:: MATERIAL TO PROCESS

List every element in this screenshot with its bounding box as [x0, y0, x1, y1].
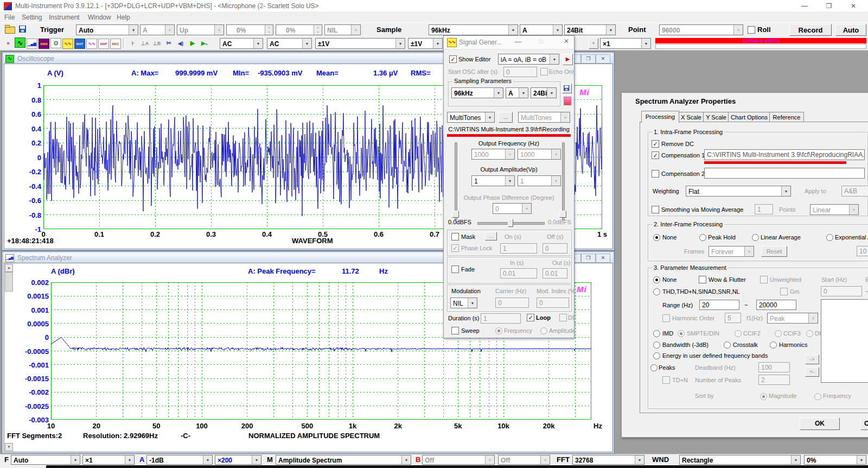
trigger-source-select[interactable]: A — [140, 24, 175, 35]
linear-average-radio[interactable] — [752, 234, 759, 241]
remove-dc-checkbox[interactable] — [652, 140, 659, 148]
sweep-checkbox[interactable] — [451, 327, 459, 334]
restore-icon[interactable]: ❐ — [581, 254, 596, 263]
data-logger-icon[interactable]: ⊙ — [50, 38, 61, 48]
carrier-input[interactable]: 0 — [495, 298, 529, 308]
apply-to-input[interactable]: A&B — [841, 186, 868, 197]
weighting-select[interactable]: Flat — [686, 186, 791, 197]
fade-out-input[interactable]: 0.01 — [542, 268, 567, 279]
trigger-delay-stepper[interactable]: 0%▲▼ — [276, 24, 322, 35]
a-range-select[interactable]: -1dB — [146, 455, 213, 465]
sample-channel-select[interactable]: A — [520, 24, 563, 35]
deadband-input[interactable]: 100 — [758, 362, 790, 372]
bandwidth-radio[interactable] — [653, 341, 660, 349]
minimize-icon[interactable]: — — [515, 38, 521, 46]
b-zoom-select[interactable]: Off — [498, 455, 550, 465]
mask-off-input[interactable]: 0 — [542, 243, 567, 254]
level-a-slider-thumb[interactable] — [452, 211, 459, 218]
b-range-select[interactable]: Off — [422, 455, 495, 465]
close-icon[interactable]: ✕ — [845, 1, 861, 11]
start-hz-input[interactable]: 0 — [821, 286, 862, 296]
modulation-type-select[interactable]: NIL — [450, 298, 477, 308]
tab-chart-options[interactable]: Chart Options — [728, 112, 770, 123]
duration-input[interactable]: 1 — [481, 313, 521, 324]
coupling-b-select[interactable]: AC — [267, 38, 312, 49]
ddp-viewer-icon[interactable]: DDP — [98, 39, 109, 49]
fft-size-select[interactable]: 32768 — [572, 455, 644, 465]
zero-a-icon[interactable]: ⊥A — [139, 38, 150, 48]
a-zoom-select[interactable]: ×200 — [215, 455, 261, 465]
signal-generator-titlebar[interactable]: ∿∿ Signal Gener... — □ ✕ — [444, 36, 574, 49]
browse-button[interactable]: ... — [499, 112, 513, 123]
ccif2-radio[interactable] — [735, 330, 742, 337]
trigger-level-stepper[interactable]: 0%▲▼ — [226, 24, 273, 35]
menu-item-file[interactable]: File — [4, 14, 15, 21]
sweep-amplitude-radio[interactable] — [540, 327, 547, 334]
sort-frequency-radio[interactable] — [814, 393, 821, 400]
range-hi-input[interactable]: 20000 — [756, 300, 796, 310]
save-icon[interactable] — [19, 26, 26, 33]
menu-item-window[interactable]: Window — [88, 14, 111, 21]
display-mode-select[interactable]: Amplitude Spectrum — [276, 455, 411, 465]
pm-none-radio[interactable] — [653, 276, 660, 283]
sweep-frequency-radio[interactable] — [495, 327, 502, 334]
derived-data-series-icon[interactable]: ∿∿ — [86, 39, 97, 49]
wow-flutter-checkbox[interactable] — [699, 276, 706, 283]
overlap-select[interactable]: 0% — [804, 455, 866, 465]
restore-icon[interactable]: ❐ — [581, 54, 596, 64]
oscilloscope-icon[interactable]: ∿ — [15, 37, 25, 48]
record-icon[interactable]: ● — [3, 37, 14, 48]
cancel-button[interactable]: C — [860, 418, 868, 430]
open-icon[interactable] — [5, 27, 15, 34]
mask-on-input[interactable]: 1 — [500, 243, 537, 254]
calibration-icon[interactable]: ✂ — [163, 38, 174, 48]
tab-x-scale[interactable]: X Scale — [678, 112, 704, 123]
range-a-select[interactable]: ±1V — [315, 38, 405, 49]
compensation1-checkbox[interactable] — [652, 151, 659, 159]
spectrum-analyzer-icon[interactable]: ▁▄▆ — [27, 39, 37, 49]
phase-lock-checkbox[interactable] — [451, 244, 459, 252]
bands-listbox[interactable] — [821, 299, 868, 383]
unweighted-checkbox[interactable] — [760, 276, 768, 283]
harmonic-order-checkbox[interactable] — [662, 314, 670, 322]
auto-button[interactable]: Auto — [835, 24, 866, 36]
scroll-up-icon[interactable]: ▲ — [5, 264, 13, 272]
tab-reference[interactable]: Reference — [769, 112, 804, 123]
num-peaks-input[interactable]: 2 — [758, 375, 790, 385]
harmonic-order-input[interactable]: 5 — [725, 313, 741, 323]
trigger-edge-select[interactable]: Up — [177, 24, 224, 35]
amplitude-a-select[interactable]: 1 — [471, 175, 515, 186]
run-icon[interactable]: ▶ — [187, 38, 198, 48]
tab-y-scale[interactable]: Y Scale — [703, 112, 729, 123]
loop-checkbox[interactable] — [527, 314, 534, 321]
menu-item-setting[interactable]: Setting — [22, 14, 42, 21]
filter-icon[interactable] — [564, 97, 571, 105]
range-b-select[interactable]: ±1V — [408, 38, 443, 49]
probe-icon[interactable]: ⊦ — [127, 38, 138, 48]
fade-checkbox[interactable] — [451, 265, 459, 273]
run-loop-icon[interactable]: ▶₀ — [199, 38, 210, 48]
waveform-b-select[interactable]: MultiTones — [518, 112, 570, 123]
ccif3-radio[interactable] — [775, 330, 782, 337]
sample-bits-select[interactable]: 24Bit — [564, 24, 616, 35]
level-b-slider-thumb[interactable] — [559, 211, 566, 218]
range-lo-input[interactable]: 20 — [699, 300, 739, 310]
scrollbar-thumb[interactable] — [5, 272, 13, 292]
crosstalk-radio[interactable] — [724, 341, 731, 349]
thd-radio[interactable] — [653, 288, 660, 295]
imd-radio[interactable] — [653, 330, 660, 337]
amplitude-b-select[interactable]: 1 — [518, 175, 561, 186]
reset-button[interactable]: Reset — [761, 246, 787, 257]
add-band-button[interactable]: -> — [805, 355, 819, 364]
points-select[interactable]: 96000 — [659, 24, 743, 35]
gain-select[interactable]: ×1 — [600, 38, 651, 49]
start-osc-input[interactable]: 0 — [503, 67, 537, 77]
save-icon[interactable] — [562, 84, 572, 93]
restore-icon[interactable]: ❐ — [821, 1, 837, 11]
peaks-radio[interactable] — [650, 364, 658, 371]
routing-select[interactable]: iA = oA, iB = oB — [498, 54, 559, 65]
maximize-icon[interactable]: □ — [539, 37, 543, 45]
start-output-button[interactable]: ▶ — [563, 54, 573, 65]
close-icon[interactable]: ✕ — [564, 37, 569, 45]
sg-sample-rate-select[interactable]: 96kHz — [451, 87, 503, 98]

::::

Could you reproduce the data above exactly, without its pictures?

List every element in this screenshot with its bounding box as [x0, y0, x1, y1].
trigger-source-select[interactable]: A — [140, 24, 175, 35]
linear-average-radio[interactable] — [752, 234, 759, 241]
remove-dc-checkbox[interactable] — [652, 140, 659, 148]
sweep-checkbox[interactable] — [451, 327, 459, 334]
restore-icon[interactable]: ❐ — [581, 254, 596, 263]
data-logger-icon[interactable]: ⊙ — [50, 38, 61, 48]
carrier-input[interactable]: 0 — [495, 298, 529, 308]
apply-to-input[interactable]: A&B — [841, 186, 868, 197]
weighting-select[interactable]: Flat — [686, 186, 791, 197]
fade-out-input[interactable]: 0.01 — [542, 268, 567, 279]
trigger-delay-stepper[interactable]: 0%▲▼ — [276, 24, 322, 35]
a-range-select[interactable]: -1dB — [146, 455, 213, 465]
sample-channel-select[interactable]: A — [520, 24, 563, 35]
deadband-input[interactable]: 100 — [758, 362, 790, 372]
bandwidth-radio[interactable] — [653, 341, 660, 349]
minimize-icon[interactable]: — — [515, 38, 521, 46]
b-zoom-select[interactable]: Off — [498, 455, 550, 465]
mask-off-input[interactable]: 0 — [542, 243, 567, 254]
level-a-slider-thumb[interactable] — [452, 211, 459, 218]
b-range-select[interactable]: Off — [422, 455, 495, 465]
close-icon[interactable]: ✕ — [845, 1, 861, 11]
start-hz-input[interactable]: 0 — [821, 286, 862, 296]
modulation-type-select[interactable]: NIL — [450, 298, 477, 308]
tab-chart-options[interactable]: Chart Options — [728, 112, 770, 123]
duration-input[interactable]: 1 — [481, 313, 521, 324]
coupling-b-select[interactable]: AC — [267, 38, 312, 49]
ddp-viewer-icon[interactable]: DDP — [98, 39, 109, 49]
fft-size-select[interactable]: 32768 — [572, 455, 644, 465]
zero-a-icon[interactable]: ⊥A — [139, 38, 150, 48]
a-zoom-select[interactable]: ×200 — [215, 455, 261, 465]
signal-generator-titlebar[interactable]: ∿∿ Signal Gener... — □ ✕ — [444, 36, 574, 49]
browse-button[interactable]: ... — [499, 112, 513, 123]
ccif2-radio[interactable] — [735, 330, 742, 337]
trigger-level-stepper[interactable]: 0%▲▼ — [226, 24, 273, 35]
menu-item-file[interactable]: File — [4, 14, 15, 21]
sweep-amplitude-radio[interactable] — [540, 327, 547, 334]
sort-frequency-radio[interactable] — [814, 393, 821, 400]
range-hi-input[interactable]: 20000 — [756, 300, 796, 310]
save-icon[interactable] — [19, 26, 26, 33]
menu-item-window[interactable]: Window — [88, 14, 111, 21]
display-mode-select[interactable]: Amplitude Spectrum — [276, 455, 411, 465]
pm-none-radio[interactable] — [653, 276, 660, 283]
sweep-frequency-radio[interactable] — [495, 327, 502, 334]
derived-data-series-icon[interactable]: ∿∿ — [86, 39, 97, 49]
wow-flutter-checkbox[interactable] — [699, 276, 706, 283]
overlap-select[interactable]: 0% — [804, 455, 866, 465]
restore-icon[interactable]: ❐ — [581, 54, 596, 64]
oscilloscope-icon[interactable]: ∿ — [15, 37, 25, 48]
record-icon[interactable]: ● — [3, 37, 14, 48]
cancel-button[interactable]: C — [860, 418, 868, 430]
open-icon[interactable] — [5, 27, 15, 34]
mask-on-input[interactable]: 1 — [500, 243, 537, 254]
calibration-icon[interactable]: ✂ — [163, 38, 174, 48]
tab-x-scale[interactable]: X Scale — [678, 112, 704, 123]
range-a-select[interactable]: ±1V — [315, 38, 405, 49]
compensation1-checkbox[interactable] — [652, 151, 659, 159]
spectrum-analyzer-icon[interactable]: ▁▄▆ — [27, 39, 37, 49]
phase-lock-checkbox[interactable] — [451, 244, 459, 252]
bands-listbox[interactable] — [821, 299, 868, 383]
unweighted-checkbox[interactable] — [760, 276, 768, 283]
harmonic-order-checkbox[interactable] — [662, 314, 670, 322]
auto-button[interactable]: Auto — [835, 24, 866, 36]
scroll-up-icon[interactable]: ▲ — [5, 264, 13, 272]
tab-reference[interactable]: Reference — [769, 112, 804, 123]
num-peaks-input[interactable]: 2 — [758, 375, 790, 385]
harmonic-order-input[interactable]: 5 — [725, 313, 741, 323]
trigger-edge-select[interactable]: Up — [177, 24, 224, 35]
amplitude-a-select[interactable]: 1 — [471, 175, 515, 186]
run-icon[interactable]: ▶ — [187, 38, 198, 48]
tab-y-scale[interactable]: Y Scale — [703, 112, 729, 123]
loop-checkbox[interactable] — [527, 314, 534, 321]
menu-item-setting[interactable]: Setting — [22, 14, 42, 21]
filter-icon[interactable] — [564, 97, 571, 105]
range-b-select[interactable]: ±1V — [408, 38, 443, 49]
probe-icon[interactable]: ⊦ — [127, 38, 138, 48]
fade-checkbox[interactable] — [451, 265, 459, 273]
run-loop-icon[interactable]: ▶₀ — [199, 38, 210, 48]
waveform-b-select[interactable]: MultiTones — [518, 112, 570, 123]
ccif3-radio[interactable] — [775, 330, 782, 337]
sample-bits-select[interactable]: 24Bit — [564, 24, 616, 35]
level-b-slider-thumb[interactable] — [559, 211, 566, 218]
range-lo-input[interactable]: 20 — [699, 300, 739, 310]
scrollbar-thumb[interactable] — [5, 272, 13, 292]
crosstalk-radio[interactable] — [724, 341, 731, 349]
thd-radio[interactable] — [653, 288, 660, 295]
imd-radio[interactable] — [653, 330, 660, 337]
amplitude-b-select[interactable]: 1 — [518, 175, 561, 186]
reset-button[interactable]: Reset — [761, 246, 787, 257]
add-band-button[interactable]: -> — [805, 355, 819, 364]
points-select[interactable]: 96000 — [659, 24, 743, 35]
gain-select[interactable]: ×1 — [600, 38, 651, 49]
start-osc-input[interactable]: 0 — [503, 67, 537, 77]
save-icon[interactable] — [562, 84, 572, 93]
restore-icon[interactable]: ❐ — [821, 1, 837, 11]
peaks-radio[interactable] — [650, 364, 658, 371]
routing-select[interactable]: iA = oA, iB = oB — [498, 54, 559, 65]
maximize-icon[interactable]: □ — [539, 37, 543, 45]
start-output-button[interactable]: ▶ — [563, 54, 573, 65]
close-icon[interactable]: ✕ — [564, 37, 569, 45]
sg-sample-rate-select[interactable]: 96kHz — [451, 87, 503, 98]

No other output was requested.